Jason carefully stepped out into the hot sunshine. The air of the Wilderlands was warm and humid, but being out in the open was infinitely better than being drowned by the muggy stench of the wyvern's cave. Maybe the Reality Rifters could build a base here if they could clear out all of those corpses and make the cavern a hell of a lot cleaner. This world did have its uses, after all: gold, all of the dinosaur meat they could eat, infinity crystals, and, of course—as Riley called it—the vitality element. This whole place had a regenerative effect that had been strong enough to reverse the permanent damage in Jason’s right knee from his crippling injury fifteen years ago. And that was after he'd survived here for two weeks!
A dinosaur spa, Jason thought, smiling as he looked out over the valley stretching from north to south. He let his eyes wander across the eastern forest and up into the ridge. Jason wondered whether or not another creature—an Ettercap-type-thing or otherwise—had already taken possession of his 'spider cave' up the hill.
Cannibals sprinted back and forth down the slope from the cavern’s entrance, stopping to gawk at the three of them with wide eyes and open mouths.

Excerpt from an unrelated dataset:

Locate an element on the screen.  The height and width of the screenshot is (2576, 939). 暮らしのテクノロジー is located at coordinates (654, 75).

Their clumsy feet rustled through the underbrush. They hooted and hollered, lingering around the area of the sacrificial slab—the pla
ce where the savages used to offer dinosaur meat to the wyvern in a symbiotic exchange for fire. Of course, there was no wyvern anymore. It was deader than shit...
Jason’s eyes crawled over the huge, very-rotten corpses down the incline in the valley. There was the wyvern, not far from where Riley had killed it. Back when they'd pushed the bleeding beast off of Jason, then rolled it down the slope. There was also the massive, fallen Tyrannosaurus Rex—Jason's Dreadwraith—now hardly more than a husk of huge bones and thick, ragged dark skin and black feathers. Even now, Jason could see tiny raptors and other scavenging dinosaurs scampering around the large carcasses, fighting over whatever was left.

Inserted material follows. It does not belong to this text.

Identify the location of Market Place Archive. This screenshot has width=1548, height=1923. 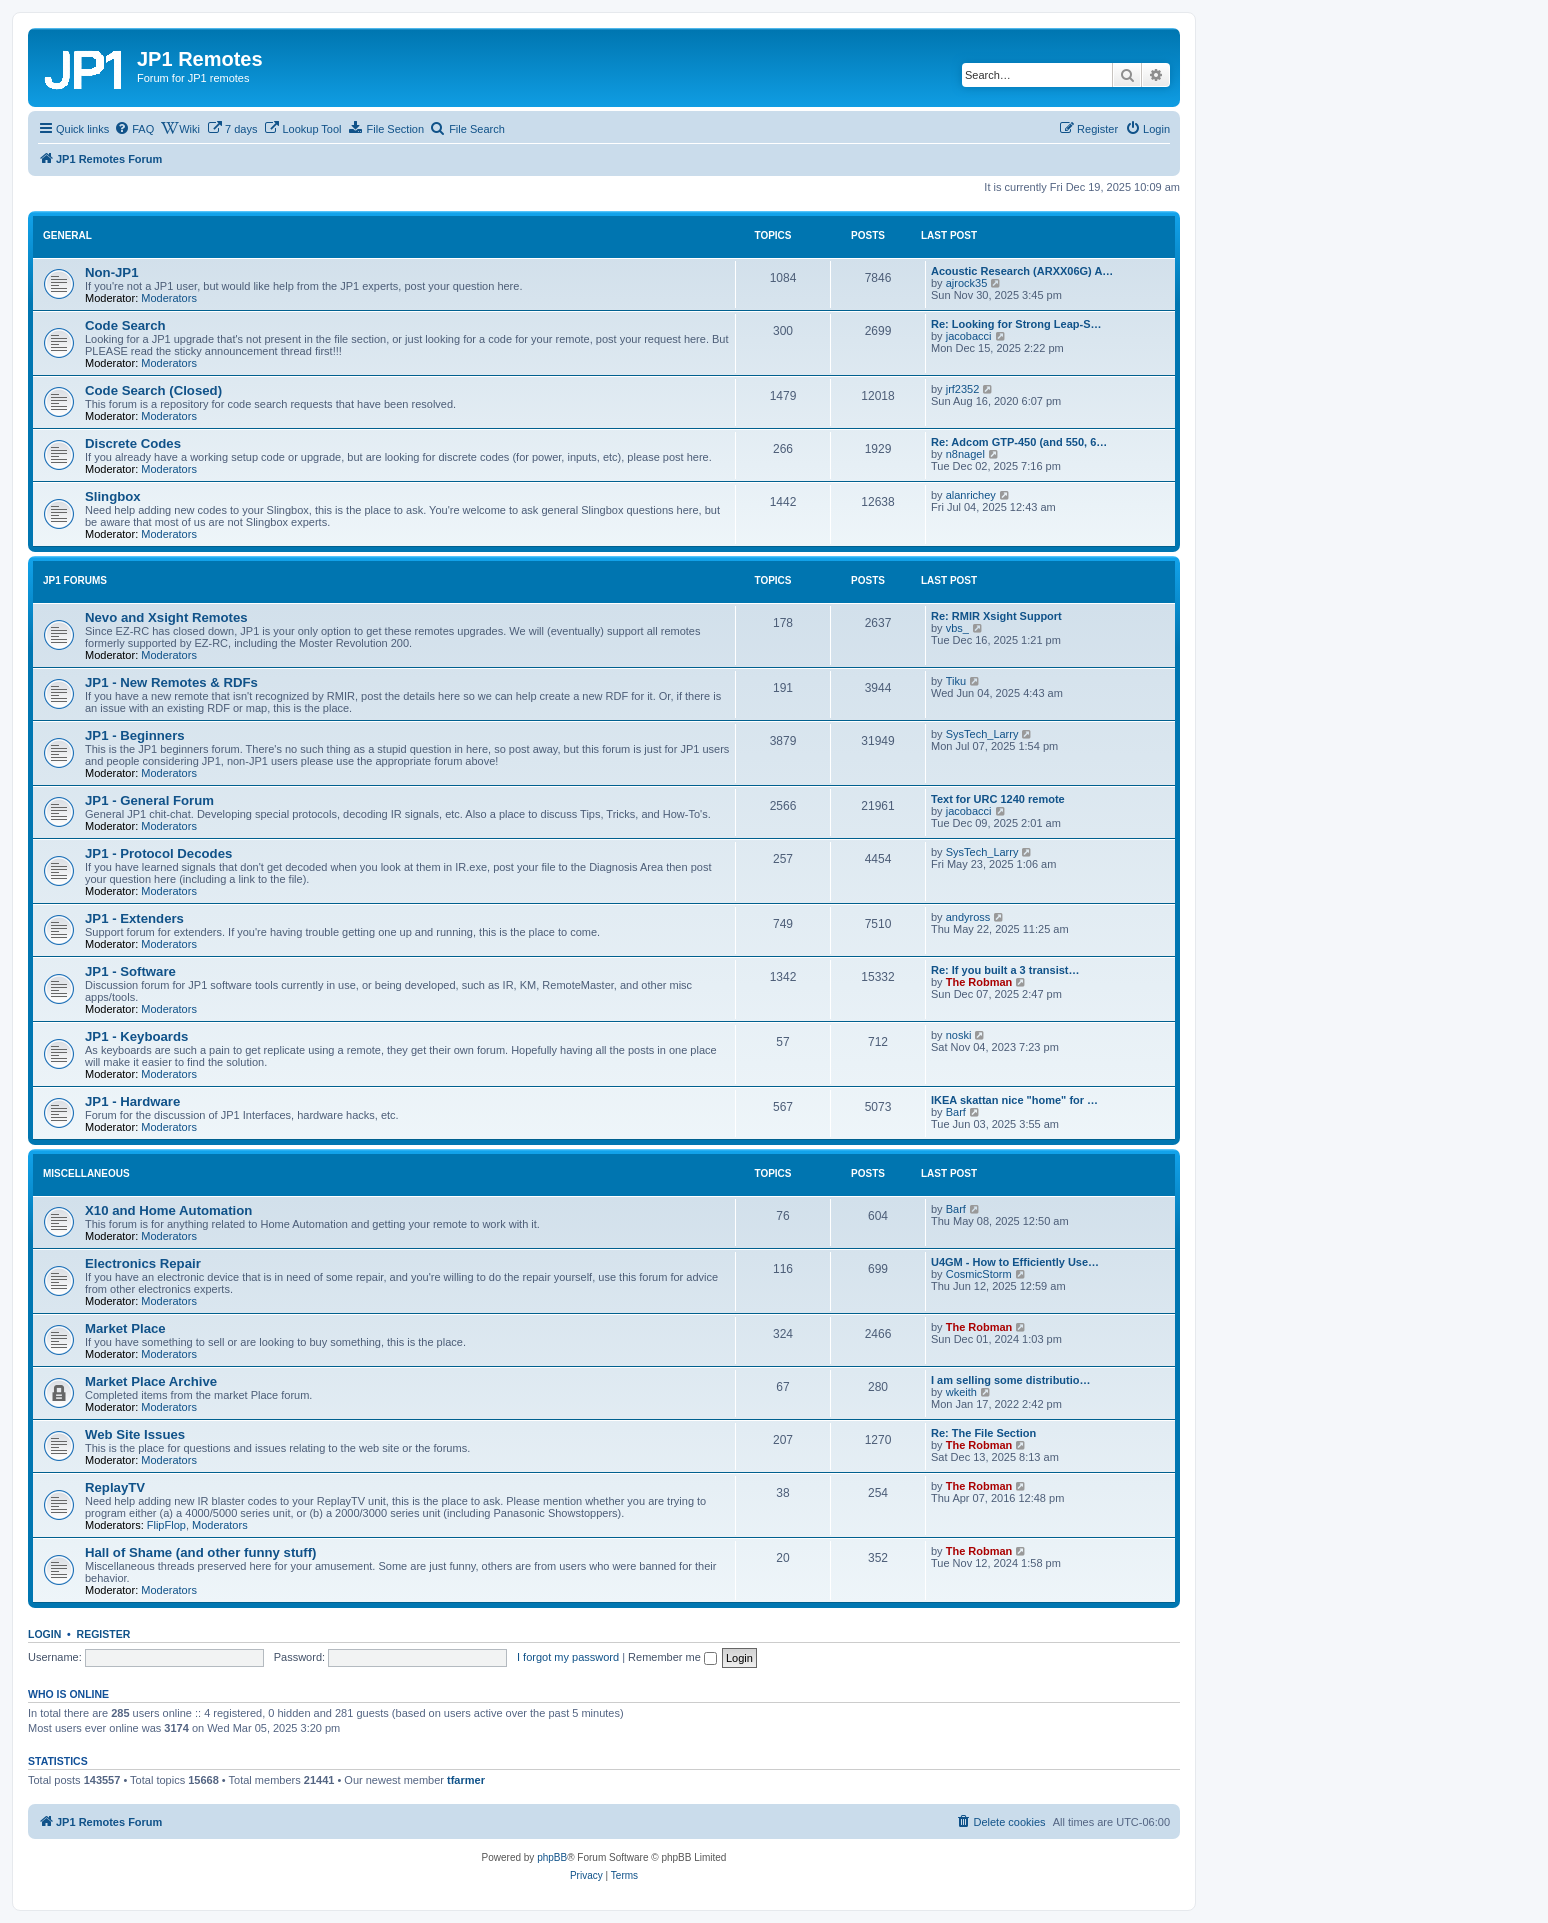 (151, 1381).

"Wow!" Jason said. "I didn’t expect this place to be very different than before, but that wyvern and T-Rex are really decomposed and picked apart."
"Fruking nature," Riley replied with a grim nod, then a smirk. "She'll eventually turn us all to dust." He took a big breath of fresh air. "So let’s find a good spot to dump the bodies."

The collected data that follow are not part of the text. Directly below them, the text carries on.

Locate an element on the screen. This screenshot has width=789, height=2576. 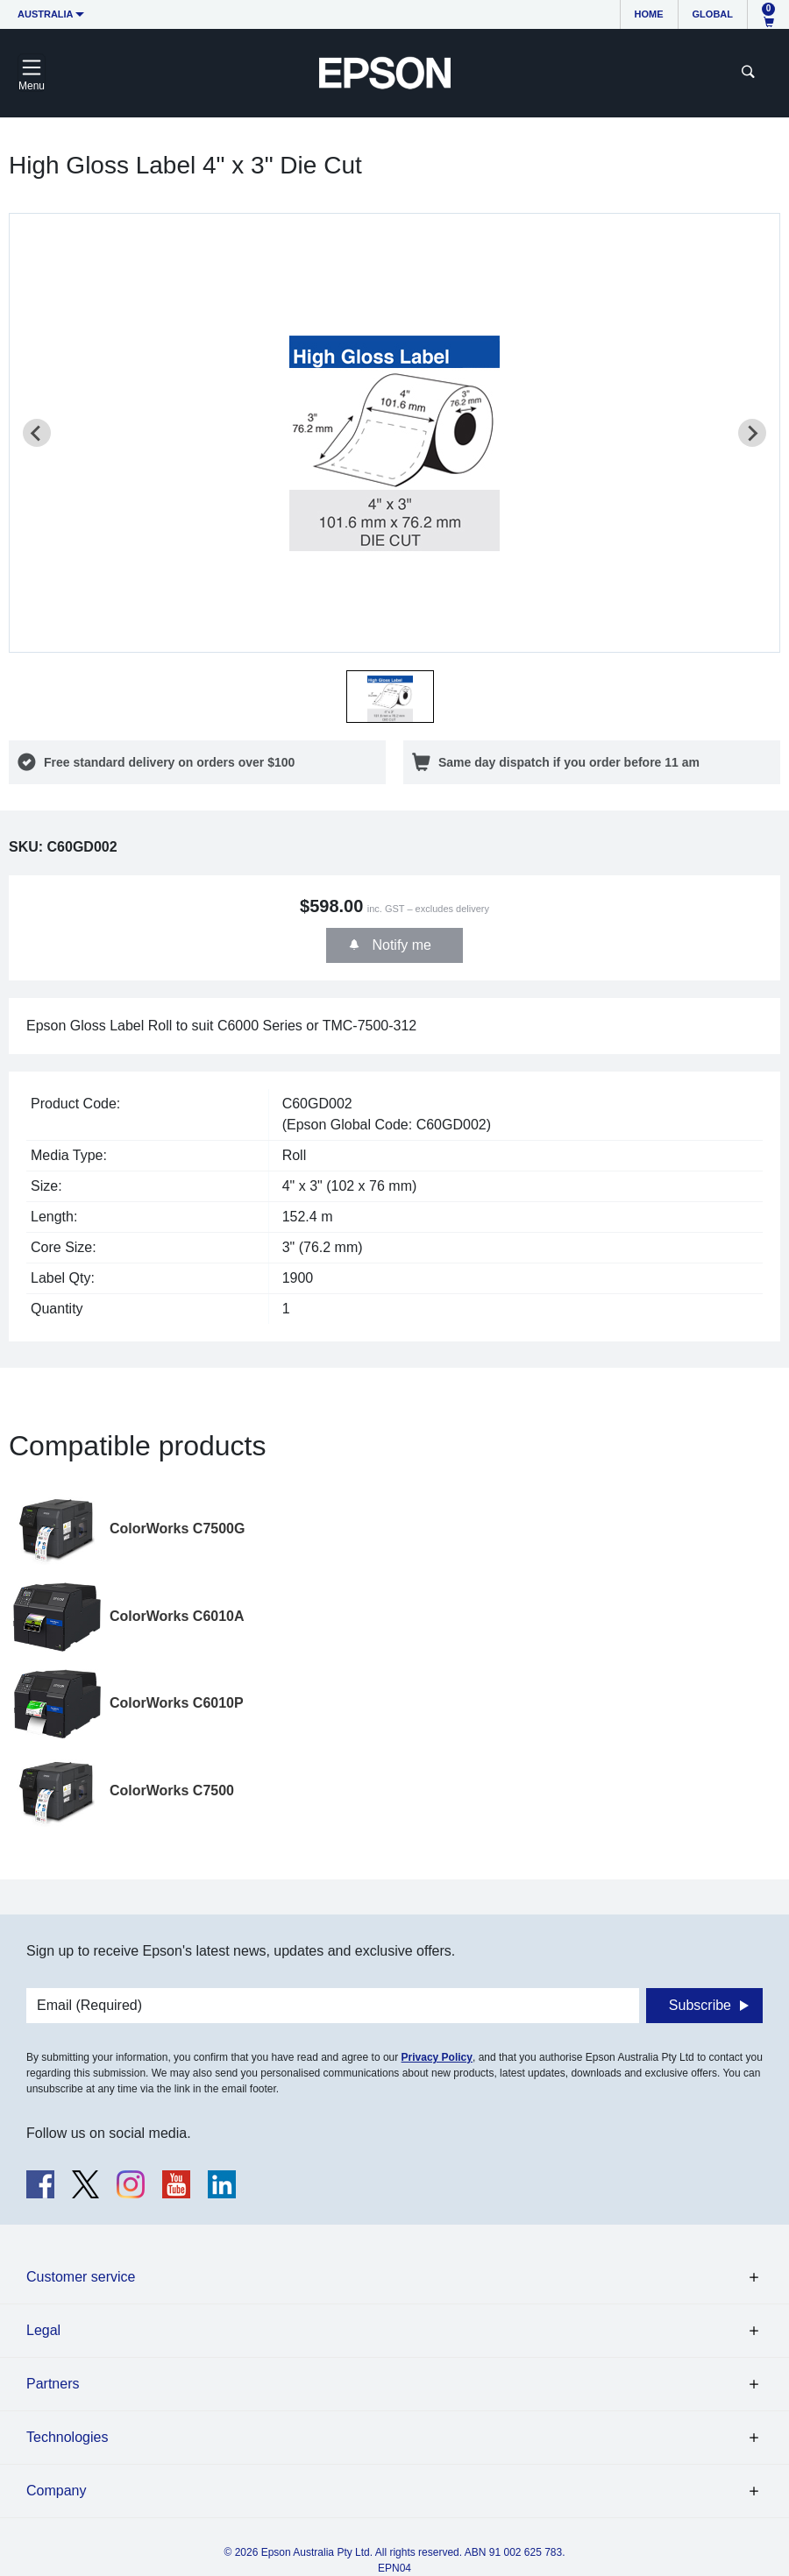 [Next slide] is located at coordinates (752, 433). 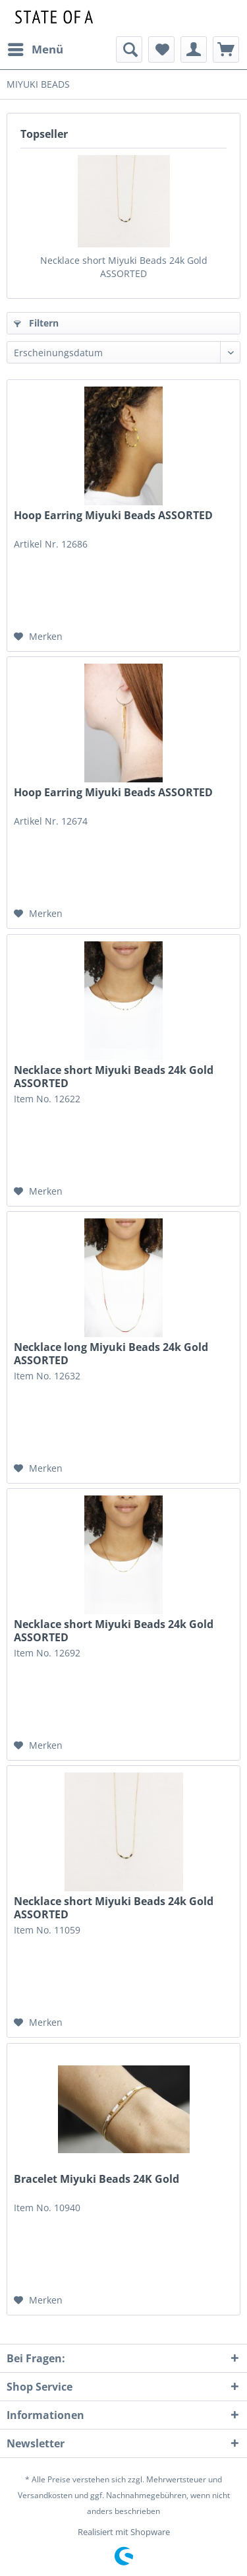 The image size is (247, 2576). Describe the element at coordinates (129, 49) in the screenshot. I see `[Suche anzeigen / schließen]` at that location.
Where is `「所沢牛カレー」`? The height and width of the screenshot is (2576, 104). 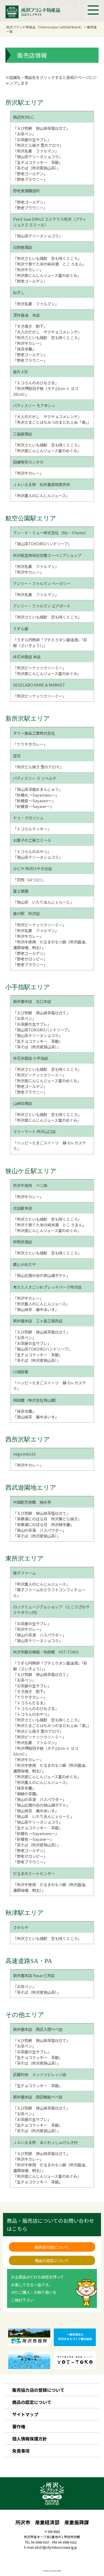 「所沢牛カレー」 is located at coordinates (28, 269).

Gliath made a sudden grumbling growl and both Jason and Riley looked back at the tall leopardwere. He stood lean and sleek in the sun, his black fur shining. The panther-man watched the running cannibals with his yellowish-green eyes, his face impassive. Then, he shook his feline head. The Krulax’s tail whipped from one side to the other harshly, and he stared down across the valley.
"What?" Jason asked.
"What’s the matter, pal?" Riley added.
"It is a waste of meat," he rumbled.
Riley smirked and reached up, scratching behind one of Gliath’s ears. The leopardwere turned his big head into the gesture and partially closed his eyes. His whipping, black tail calmed down. "We have a lot of meat, Gliath. There’s no more room! Don’t worry. We’ll get more. We need to find the fridge..."
For a moment, Jason almost asked what Riley meant by that, but instead, focused on finding a good spot to bookmark. With Riley and Gliath as an escort, he walked down the scrabbly gravel slope toward the valley then strode through the tall grasses. He felt weird and uneasy not having his cane with him. That cane was a lifesaver the last time he was here. It was so useful for deterring small raptors that were too aggressive in their curiosity about what Jason tasted like. Now, the man was walking with a pistol and a flashlight ... and his Rigby rifle on his back.